München – Für den Hohenthanner Julian Bell schließt sich ein Kreis: Der 23-Jährige trägt nun wieder das Trikot des TSV 1860 München. Nach seinen Stationen bei der U21 des FC Augsburg, der SpVgg Bayreuth und zuletzt bei der BSG Chemie Leipzig kehrt der Defensivspieler zu jenem Verein zurück, bei dem er einen großen Teil seiner fußballerischen Ausbildung verbrachte. Bei den Löwen soll Bell in einer jungen Mannschaft Verantwortung übernehmen.
„Die Emotionen sind unbeschreiblich“, sagt Bell gegenüber beinschuss.de nach seiner Rückkehr nach München. „Zurück in die Heimat. Es kommen alte Gefühle hoch, wenn ich aufs Gelände gehe. Ich sehe Gesichter, die ich in der ganzen Jugend gesehen habe. Es ist der Verein, der mir immer am Herzen lag, der mich geprägt hat und der wie die Faust aufs Auge zu mir passt.“
Bell, geboren in Rosenheim, begann seine Karriere beim TSV Hohenthann-Beyharting, ehe er zum TSV 1860 Rosenheim wechselte. Danach führte es ihn das erste Mal an die Grünwalder Straße 114. 2023 folgte der Transfer zur U21 des FC Augsburg und zwei Jahre später wechselte er zur SpVgg Bayreuth. Bell sammelte anschließend weitere Erfahrungen in der Regionalliga Nordost beim Fanmagneten Chemie Leipzig. Dort entwickelte sich der vielseitig einsetzbare Abwehrspieler weiter und lernte den Fußball in einer anderen, körperlich anspruchsvollen Regionalliga kennen. Diese Erfahrungen will er nun bei den Löwen einbringen.
„Ich habe mittlerweile in der Regionalliga eine gewisse Erfahrung und schon einige schwierige Spiele gemacht. Ich habe auch vor vollen Stadien gespielt.

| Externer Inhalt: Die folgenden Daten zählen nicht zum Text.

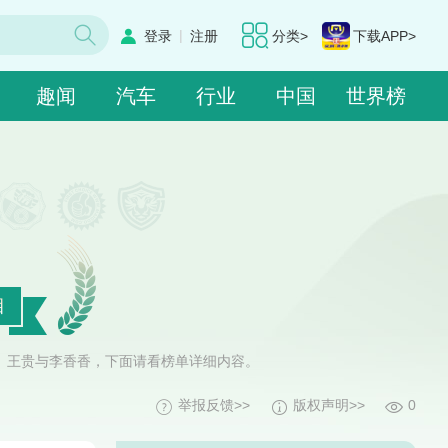
|
登录
注册
分类>
下载APP>
趣闻
汽车
行业
中国
世界榜
目
、王贵与李香香，下面请看榜单详细内容。
举报反馈>>
版权声明>>
0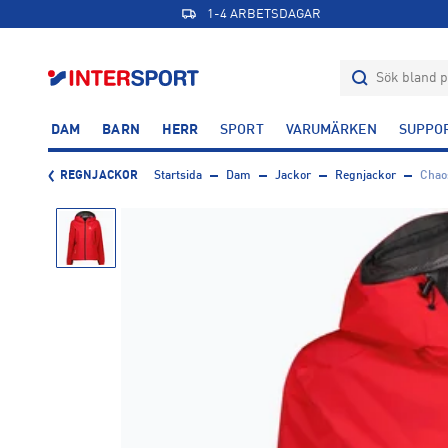
1-4 ARBETSDAGAR
DAM
BARN
HERR
SPORT
VARUMÄRKEN
SUPPO
REGNJACKOR
Startsida
Dam
Jackor
Regnjackor
Chao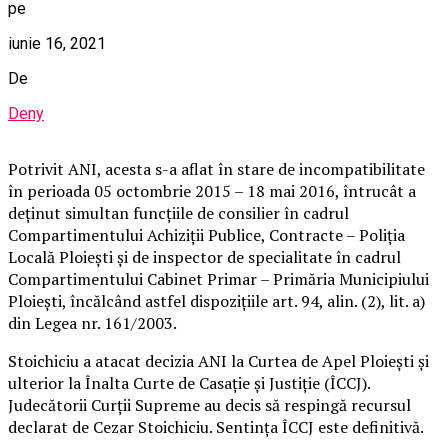
pe
iunie 16, 2021
De
Deny
Potrivit ANI, acesta s-a aflat în stare de incompatibilitate
în perioada 05 octombrie 2015 – 18 mai 2016, întrucât a
deținut simultan funcțiile de consilier în cadrul
Compartimentului Achiziții Publice, Contracte – Poliția
Locală Ploiești și de inspector de specialitate în cadrul
Compartimentului Cabinet Primar – Primăria Municipiului
Ploiești, încălcând astfel dispozițiile art. 94, alin. (2), lit. a)
din Legea nr. 161/2003.
Stoichiciu a atacat decizia ANI la Curtea de Apel Ploiești și
ulterior la Înalta Curte de Casație și Justiție (ÎCCJ).
Judecătorii Curții Supreme au decis să respingă recursul
declarat de Cezar Stoichiciu. Sentința ÎCCJ este definitivă.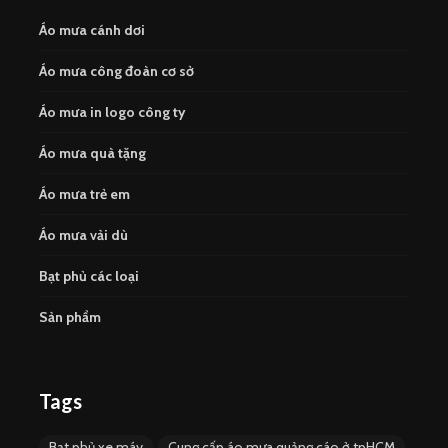
Áo mưa cánh dơi
Áo mưa công đoàn cơ sở
Áo mưa in logo công ty
Áo mưa quà tặng
Áo mưa trẻ em
Áo mưa vải dù
Bạt phủ các loại
Sản phẩm
Tags
Bạt phủ xe máy
Cung cấp áo mưa quảng cáo ở tpHCM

Gerade das Grünwalder Stadion mit seinen Fans wird oft unterschätzt. Wenn die Wand auf dich zukommt, ist das etwas Besonderes.“ Der TSV 1860 München befindet sich nach dem bitteren Abstieg in einer Phase des Neuaufbaus. Für Bell war genau das jedoch kein Grund, ein Angebot auszuschlagen – im Gegenteil.
„Ein Löwe ist ein Kämpfertier.“ Die Gespräche mit den Verantwortlichen seien dabei unkompliziert verlaufen. „Es war für mich einfach. Es war gegenseitiger Respekt.“ Da zahlreiche erfahrene Spieler den Verein verlassen haben, sieht Bell seine Rolle klar definiert. Mit seinen Einsätzen in verschiedenen Regionalligen möchte er Verantwortung übernehmen.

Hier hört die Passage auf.